1 de octubre de 2013

Si necesita una limpia, ser escuchado, recibir amor o que lo abracen, visite mi oficina. Empiezo a ayudar a personas que ni conozco, veo muy claritos sus males y me les acerco para compartirles una palabra; si no, les echo la bendición desde lejitos y hasta cierro los ojos para que les alcance a llegar.  ¿Por qué habré aprendido todas estas cosas tan extrañas? A veces se me hace bien chistoso, nunca pensé que acabaría de bruja. Sólo le aviso que me canso pronto y después de tres o cuatro personas desaparezco. Necesito dormir sin interrupciones y que me den muchos besos para reponerme.

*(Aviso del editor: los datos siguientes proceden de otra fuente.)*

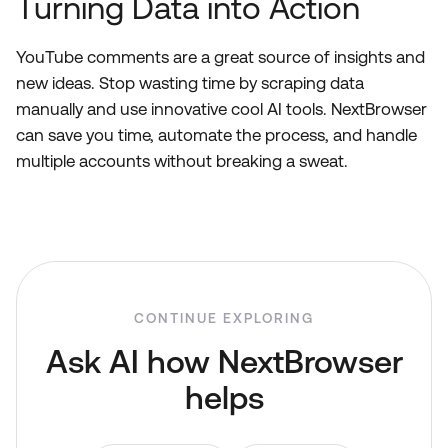
Turning Data into Action
YouTube comments are a great source of insights and
new ideas. Stop wasting time by scraping data
manually and use innovative cool AI tools. NextBrowser
can save you time, automate the process, and handle
multiple accounts without breaking a sweat.
CONTINUE EXPLORING
Ask AI how NextBrowser
helps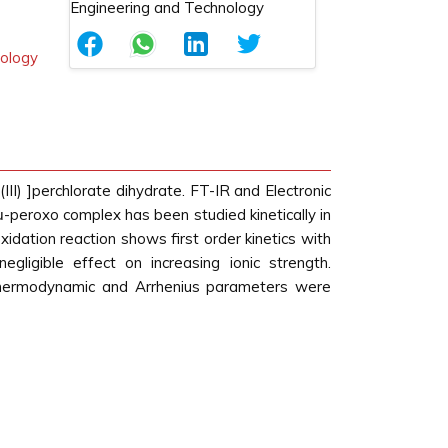
nology
II) ]perchlorate dihydrate. FT-IR and Electronic
-peroxo complex has been studied kinetically in
dation reaction shows first order kinetics with
ligible effect on increasing ionic strength.
Thermodynamic and Arrhenius parameters were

Cuando estaba en la secundaria hubo un tiempo que durante los recreos los niños hacían fila para contarme alguna cosa y que les diera consejo, se fue pasando la voz de que yo aconsejaba muy bien. En ese tiempo me lo tomaba muy enserio, me traían chamaquitos incluso del turno vespertino o más grandes que yo, una vez trajeron a una muchacha de otra escuela. Y yo ahí, bien generosita escuchando cuanta cosa y sugiriendo remedios con puras palabras. Dejé de hacerlo porque me cansaba mucho escucharlos o me ponía muy triste, sin embargo en ese tiempo también hice amigos que me dieron un montón de amor.

Hoy el doc me comprobó científicamente que tengo visiones, veo colores, figuras, movimientos y hasta círculos de luz que no están ahí a los que doy explicaciones fantásticas. Dice que tengo una enfermedad visual, algo hereditario que tiene que ver con la presión sanguínea de mi cuerpo, una cosa que va agudizándose con los años. A mí me trajo muchos recuerdos su explicación, supongo que después de los otros exámenes médicos intentará que tome un montón de pastillas. Yo llego, como siempre, a mis propias conclusiones. Si le contara todo lo que he visto... pero no le voy a contar.